[Problem to work on]
Reproduce the records below in full and word for word, excluding pictures.

(Stored items)
# # # #

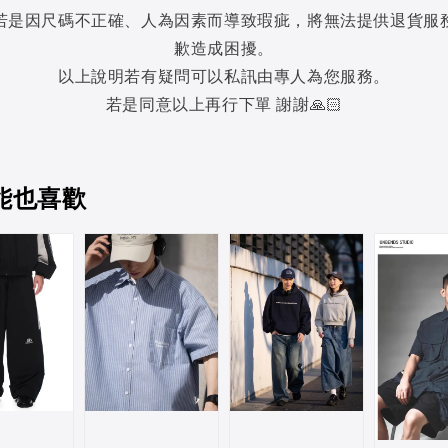
若是因尺碼不正確、人為因素而導致瑕疵，將無法提供退貨服
歉造成困擾。
以上說明若有疑問可以私訊由專人為您服務。
若是同意以上再行下單 謝謝🙏🏻
能也喜歡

# # # #

[Response area]
若是因尺碼不正確、人為因素而導致瑕疵，將無法提供退貨服
歉造成困擾。
以上說明若有疑問可以私訊由專人為您服務。
若是同意以上再行下單 謝謝🙏🏻
能也喜歡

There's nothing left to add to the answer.